と思わず心を躍らせる妻。「じゃあ、70歳まで繰り下げたらどれくらいになるのかしら?」と計算してみると、増額率は42.0%。額面は33.4万円、手取りは28.3万円程度になります。「すごい!」と歓喜する妻。「じゃあ、いっそのこと、75歳まで我慢したら、どれくらいになるのかしら?」と計算してみたら、増額率は0.84%。額面は43.2万円となり、手取りは月36.7万円になります。

 

月36万円の年金収入。これだけの生活費があれば、老後の心配は随分と軽減されるのではないでしょうか。ただ年金の繰り下げ受給、「途中で亡くなったら大損!」というネガティブな部分も。「繰り下げの途中で、やっぱり年金がほしいとなったら、どうすればいいの」という心配をする人も多いようです。

 

死亡したら年金が受け取れないのは仕方がないこと。このようなリスクもあることを加味して、検討するほかありません。

 

「繰り下げ途中に年金が必要になったら……」という不安については、特に問題はありません。年金の繰下げ受給を希望する場合、通常の流れではまず「基礎年金・老齢厚生年金支給繰下げ申出書」を提出。
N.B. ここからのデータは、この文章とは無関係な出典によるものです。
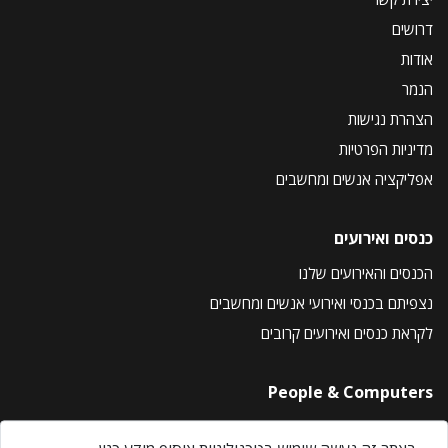
דרושים
אודות
הנמר
הצהרת נגישות
מדיניות הפרטיות
אפליקציה אנשים ומחשבים
כנסים ואירועים
הכנסים והאירועים שלנו
נצפיתם בכנסי ואירועי אנשים ומחשבים
לקראת כנסים ואירועים קרובים
People & Computers
About Us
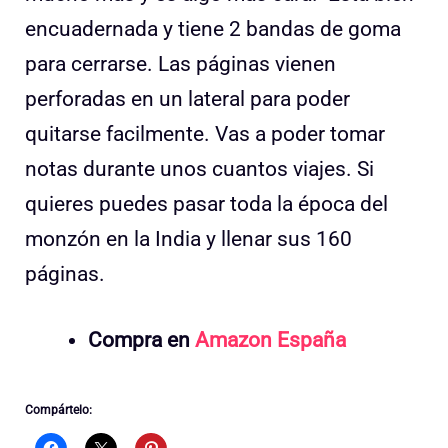
encuadernada y tiene 2 bandas de goma
para cerrarse. Las páginas vienen
perforadas en un lateral para poder
quitarse facilmente. Vas a poder tomar
notas durante unos cuantos viajes. Si
quieres puedes pasar toda la época del
monzón en la India y llenar sus 160
páginas.
Compra en
Amazon España
Compártelo:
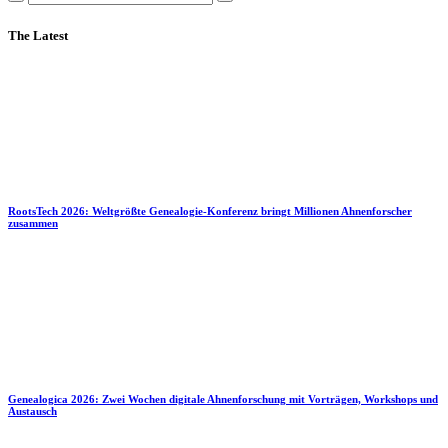
The Latest
RootsTech 2026: Weltgrößte Genealogie-Konferenz bringt Millionen Ahnenforscher
zusammen
Genealogica 2026: Zwei Wochen digitale Ahnenforschung mit Vorträgen, Workshops und
Austausch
このとき「XX歳まで繰り下げます!」と宣言するわけではありません。66歳以降、年金を受け取りたいタイミングで年金の請求を行えば、手続き時点で増額率が決まり、年金の給付が始まります。

 

年金の繰り下げ受給ではよく「損益分岐点」が話題になります。「70歳まで繰り下げたなら、81歳まで生きれば得になる」などというものです。確かに、得か損か、ということも大切ですが、最も大切なのは夫婦の老後にあったマネープランと、それに合わせて年金受給のタイミングを考えること。まずは夫婦でよく話し合うことから始めましょう。